Grand'messe somnolente,
prône sans âme, vêpres vulgaires ! De vieilles femmes y trouvent on ne
sait quel plaisir suri ; des enfants les subissent pour y puiser un
irrémédiable dégoût. À vingt ans, des hommes n'y tiennent plus. Mais, à l'inverse, des Routiers chantant
avec joie, vivacité et force, trouveront un plaisir suave à réveiller cette
paroisse engourdie dont le silence ou le fade murmure allaient bientôt endormir
le bon Dieu.
Au lieu de
siéger inertes, faisons-les servir à l'autel, mener le Jeu !
Affectionnons-les à cette église, hier délabrée, honteusement sale, que leurs
mains vont rajeunir. D'antique noblesse, ils feront revivre sa beauté profanée
par les fards et les affiquets ; récente, ils nous aideront à lui donner dans sa couleur, dans
ses images, dans son mobilier, cette autre noblesse qu'est une fraîcheur, fût-elle paysanne.
Ici, toutes les
sévérités du goût ont une portée spirituelle. Telle chapelle de collège, par
quel prodige espérons-nous qu'elle laisse en ces regards une image plaisante de
Dieu ? Pourquoi
seraient-ils charmés d'une tristesse et d'une laideur que, dans l'ordre
profane, ils ne supportent plus ?
Tel clan
routier s'irrite de se voir conduit à la grand 'messe ou à la procession ? Tel autre entraîne tout
un village au chant de complie
après son feu de camp ?
Ne croyons pas à des dispositions contraires : il suffit que l'essor
ait été ici refusé, là offert à leur jeunesse.
D'ailleurs,
quel admirable champ de beauté leur ouvre la Route ! La délivrance de tout
ce qui pesait ! Voici, au fil des étapes, la nef de Chartres ou l'oratoire
de Sainte-Odile, la crypte de Notre-Dame-du-Port ou celle de Saint-Germain d'Auxerre, les Carceri d'Assise, la grotte de Subiaco, la
Sixtine, les catacombes de Sainte-Cécile ! Et plus exaltantes ces prières
ou ces messes qu'un pape alpiniste voulut que nous célébrions sur les hauts
lieux intacts, roches toutes proches encore de la main qui les a pétries, ornées des dernières
bruyères ou des neiges, communions dans le vent immense qui chante sa grandeur,
Salve Regina sous les étoiles attentives.
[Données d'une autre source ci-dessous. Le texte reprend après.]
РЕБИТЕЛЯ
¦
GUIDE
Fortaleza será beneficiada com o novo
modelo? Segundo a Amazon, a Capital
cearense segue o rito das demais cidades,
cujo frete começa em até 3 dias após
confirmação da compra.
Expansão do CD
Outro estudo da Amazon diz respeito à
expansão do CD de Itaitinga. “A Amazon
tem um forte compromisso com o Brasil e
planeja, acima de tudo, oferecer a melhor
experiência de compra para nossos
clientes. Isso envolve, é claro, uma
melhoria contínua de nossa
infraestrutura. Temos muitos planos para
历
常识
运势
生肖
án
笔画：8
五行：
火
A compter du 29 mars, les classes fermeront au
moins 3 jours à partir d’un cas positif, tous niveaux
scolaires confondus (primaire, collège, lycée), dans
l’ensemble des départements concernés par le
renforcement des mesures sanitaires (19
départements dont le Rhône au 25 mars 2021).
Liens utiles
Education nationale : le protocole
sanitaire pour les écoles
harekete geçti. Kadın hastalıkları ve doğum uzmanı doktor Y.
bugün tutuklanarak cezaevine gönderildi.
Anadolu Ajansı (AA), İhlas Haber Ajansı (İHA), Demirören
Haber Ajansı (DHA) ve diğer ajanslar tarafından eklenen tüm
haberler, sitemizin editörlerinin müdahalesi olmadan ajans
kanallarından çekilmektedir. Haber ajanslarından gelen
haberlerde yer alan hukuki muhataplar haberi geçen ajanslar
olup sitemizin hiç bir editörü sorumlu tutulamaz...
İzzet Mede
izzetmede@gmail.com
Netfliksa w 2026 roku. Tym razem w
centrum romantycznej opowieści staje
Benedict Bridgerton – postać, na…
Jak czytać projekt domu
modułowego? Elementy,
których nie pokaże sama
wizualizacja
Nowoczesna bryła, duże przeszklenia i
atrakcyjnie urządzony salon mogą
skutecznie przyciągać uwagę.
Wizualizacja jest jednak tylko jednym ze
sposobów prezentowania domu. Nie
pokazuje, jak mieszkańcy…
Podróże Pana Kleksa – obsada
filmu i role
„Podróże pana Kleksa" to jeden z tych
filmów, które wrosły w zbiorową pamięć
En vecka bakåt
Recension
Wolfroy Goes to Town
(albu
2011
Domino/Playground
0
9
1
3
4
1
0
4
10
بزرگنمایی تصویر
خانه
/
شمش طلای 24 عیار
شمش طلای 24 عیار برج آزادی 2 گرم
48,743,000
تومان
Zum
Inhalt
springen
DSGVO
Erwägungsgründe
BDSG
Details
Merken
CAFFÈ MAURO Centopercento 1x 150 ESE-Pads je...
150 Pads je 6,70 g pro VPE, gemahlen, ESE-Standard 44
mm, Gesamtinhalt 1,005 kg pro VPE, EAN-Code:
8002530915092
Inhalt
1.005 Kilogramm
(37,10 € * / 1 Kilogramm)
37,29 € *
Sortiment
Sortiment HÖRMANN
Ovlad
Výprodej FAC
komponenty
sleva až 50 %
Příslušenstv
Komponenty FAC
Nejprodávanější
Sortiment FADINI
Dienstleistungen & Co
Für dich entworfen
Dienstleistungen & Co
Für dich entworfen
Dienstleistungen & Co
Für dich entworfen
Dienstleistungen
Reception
Que n'aurions-nous pas donné,
nous autres, vingt ans, pour connaître la joie de prier Dieu sur ces modes
majeurs !
2/ Toute la vie
spirituelle et morale s'en trouve transposée dans une tonalité joyeuse qui
peut bien effrayer les vieux puritains, mais qui ravit le cœur maternel de l'Église. Le jeune
Christ routier du Latran, tête et genoux nus, à la tunique retroussée, au
visage imberbe, aux épaules vigoureuses, tel que l'Église primitive de Rome l'a adoré avant qu'apparût le Christ
barbu de Byzance, comme il s'est bien défini à ses compagnons galiléens la
Route, la Vie, la Vérité ! Un christianisme de marche, de plein air, aux
vertus magnanimes, rude et pauvre, riche de joie, voilà ce dont ils rêvent,
légitimement. Cette morale maussade, cette lassitude qui geint, qui gronde, ce
régime de pharmacie et
d'eau minérale, ce défaitisme, cette aigreur mis en compte des vertus
cardinales et du Saint-Esprit, non, vraiment, ils attendaient autre chose.
Amoureux de
la vie et insouciants de la mort, ils espèrent « sa grâce en ce monde et sa gloire en l'autre ». Pas moins !
Les leçons
d'un saint Thomas sur la magnanimité, d'un paganisme opulent courbé sous
l'onction de la Croix ; les ironies d'un saint Paul qui brisent les
servitudes où nous tenait la casuistique des rabbins ou des sages ; le
rire de la grande Thérèse, la bohème de François, ces purs amoureux ; la
fougue d'Ignace partageant le monde à ses Routiers de trente ans ; voilà
comme ils goûtent la sagesse et la prudence chrétiennes, grandioses vertus à qui saint Thomas
promettait l'imperium.
L'exemple
authentique des saints incarnant sous leurs yeux les dons du Saint-Esprit leur
apprendra plus que nos maigres casuistiques. S'ils nous paraissent un peu
échauffés, ne croyons pas que ce soit de vin nouveau. Et lorsqu'une sœur de
leur âge illuminera plus encore qu'elle ne sauvera leur pays, ne leur disons
pas trop que Jeanne est un miracle, c'est-à-dire (!) le contraire
de ce qui doit arriver. Donnons-leur la joie de penser que Dieu ne fait pas des
prodiges pour le plaisir de contrecarrer les lois de sa sagesse, mais pour les accomplir dans un
suprême effet.
Leur cœur a le privilège d'aimer l'amitié.
Leur âge est le seul
où des hommes se lient sans intérêt ni calcul, pour le plaisir. Ils y trouvent
le soutien de leur faiblesse, le vif excitant de leur pensée. Deux amis se
savent capables de braver l'univers, la fortune, et qu'il leur suffit d'ouvrir
la bouche pour incliner jusqu'à eux Jésus-Christ. Parce que la dureté du sort
ne nous accorde plus cette joie, n'oublions pas que nos découvertes, nos essors
ont trouvé dans nos amitiés de vingt ans leur source délicieuse. Les années
solitaires viendront
assez tôt !
Parce que
septembre mûrira l'opulence des grappes, nous impatienterons-nous que mai s'enivre du parfum des
vignes fleuries ?
Alors même que l'âge achèverait seul les vertus, comment s'épanouiraient-elles si en
son temps la Jeunesse n'avait porté l'exubérance des promesses ? La pire
erreur serait de prétendre que des jeunes hommes fassent figure de vieillards.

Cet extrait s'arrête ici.